Alternatives to a student loan refinance
You don’t have to refinance your student loans to get out of debt faster. Some other choices are:
If you work in public service, you may be eligible for Public Service Loan Forgiveness after ten years of payments that meet certain requirements.
With a Direct Consolidation Loan, you can keep your federal loans with the federal loan lenders you already have and make only one payment each month.
Some companies offer to pay some of their employees’ student loans. If yours doesn’t, and you want to switch, look for this benefit when you look at the list of benefits.
By refinancing, you may be able to save money over the life of your loan or even shorten the time you must pay it back. This is done via private lenders, so if you need or want some of the benefits of FHA, you will need to weigh the pros and cons. In the end, a refinance can make it easier to repay your loan. And depending on your credit score, it could even lower your monthly payments. Before getting a refinanced loan, you should look around for the best rate and terms.
How long does it take to refinance a student loan?
Your request to refinance could be approved in a few days or a few weeks after you fill out a loan application and send in the necessary paperwork.
Can you refinance federal student loans?
Federal student loans can be refinanced, but only through a private lender. This means you’ll forego federal safeguards such as deferment and forbearance as well as access to advantages such as income-driven repayment plans.
Who is eligible for student loan refinancing?
In general, to refinance a student loan, you’ll need a credit score of around 650, a debt-to-income ratio of less than 43%, and a steady source of income. However, each lender has different requirements.

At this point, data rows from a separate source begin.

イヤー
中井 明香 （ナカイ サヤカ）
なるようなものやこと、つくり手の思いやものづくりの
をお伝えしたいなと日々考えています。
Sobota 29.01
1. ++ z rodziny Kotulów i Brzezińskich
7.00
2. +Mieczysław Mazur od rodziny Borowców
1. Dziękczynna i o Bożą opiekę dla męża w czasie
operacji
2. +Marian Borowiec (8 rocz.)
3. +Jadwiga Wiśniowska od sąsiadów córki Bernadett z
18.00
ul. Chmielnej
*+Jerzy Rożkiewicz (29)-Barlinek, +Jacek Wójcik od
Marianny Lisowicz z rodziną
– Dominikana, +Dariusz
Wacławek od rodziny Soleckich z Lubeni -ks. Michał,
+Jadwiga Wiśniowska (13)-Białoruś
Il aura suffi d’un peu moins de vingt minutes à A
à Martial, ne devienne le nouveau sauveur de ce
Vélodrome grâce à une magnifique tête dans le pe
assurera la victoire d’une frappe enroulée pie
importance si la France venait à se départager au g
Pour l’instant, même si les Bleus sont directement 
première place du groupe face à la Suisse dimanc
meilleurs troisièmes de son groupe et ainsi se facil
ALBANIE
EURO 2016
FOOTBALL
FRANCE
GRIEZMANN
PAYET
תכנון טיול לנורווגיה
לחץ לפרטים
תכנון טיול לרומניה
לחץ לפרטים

Getting pre-qualified is a great way to find out if you can refinance your student loans. Pre-qualification doesn’t guarantee that you’ll be approved, but it can help you see if you meet the minimum requirements set by lenders.

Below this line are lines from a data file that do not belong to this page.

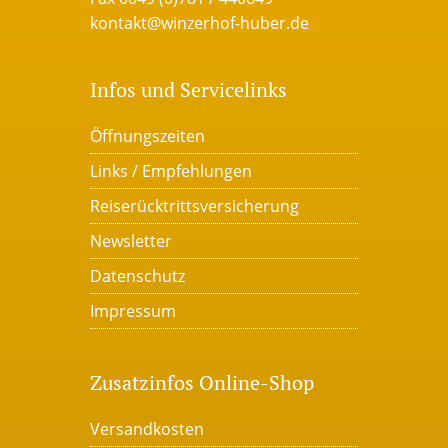
kontakt@winzerhof-huber.de
Infos und Servicelinks
Öffnungszeiten
Links / Empfehlungen
Reiserücktrittsversicherung
Newsletter
Datenschutz
Impressum
Zusatzinfos Online-Shop
Versandkosten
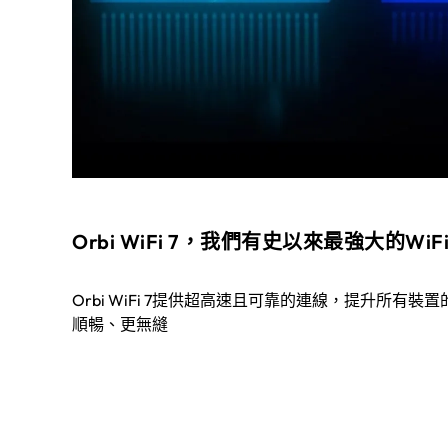
Orbi WiFi 7，我們有史以來最強大的WiF
Orbi WiFi 7提供超高速且可靠的連線，提升所
順暢、更無縫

Can you put student loans in someone else’s name?
Some lenders permit you to transfer student loans to another person. Some parents do this with the education debts they took out for their children, moving those loans to the youngster once they enter employment. However, keep in mind that the loan will have new conditions and charges based on the new borrower’s credit.
Can you refinance student loans with bad credit?

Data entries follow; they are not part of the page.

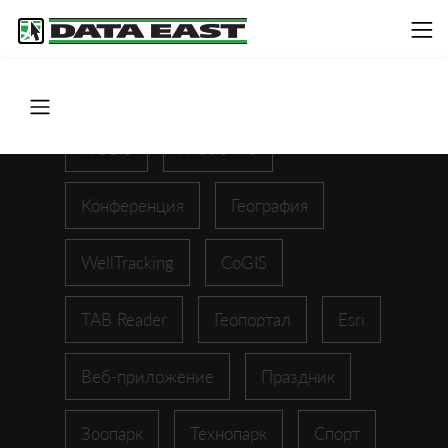
ArcGIS
XTools Pro
Конференция
География
WellTracking
CoGIS
TAB Reader
Геопортал
Esri
Веб-приложение
Праздник
Зоопарк
Технопарк
Спорт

Several lenders refinance student loans for borrowers with poor credit; nevertheless, if a lender accepts a lower credit score, they will almost definitely charge higher interest rates. As with new student loans, it is common to be able to apply for refinancing with a creditworthy co-signer, who could assist those with bad credit qualify.
Does refinancing student loans hurt your credit score?
When you apply for a refinance, the accompanying hard inquiry can lower your credit score by a few points. Nonetheless, this effect is transitory and unlikely to cause major harm.
If you are accepted, establishing a new loan account and terminating the old accounts can temporarily affect the length of your credit history, a consideration in your credit score. However, the effect is typically mild and transitory. Refinancing could enhance your credit score over time if it helps you make payments on time and in full more often.
How much money do I need to make to refinance my student loans?
You must meet their minimum income requirements if you wish to refinance your student loans with certain lenders. Depending on the lender, the minimum income requirement is often $24,000 or higher (this also depends on whether you have a qualifying co-signer or not).
Can you refinance student loans at any time?
Refinancing federal student loans is doable, but only through a private lender. This means you will lose access to federal safeguards such as delay, forbearance, and perks such as income-based repayment arrangements.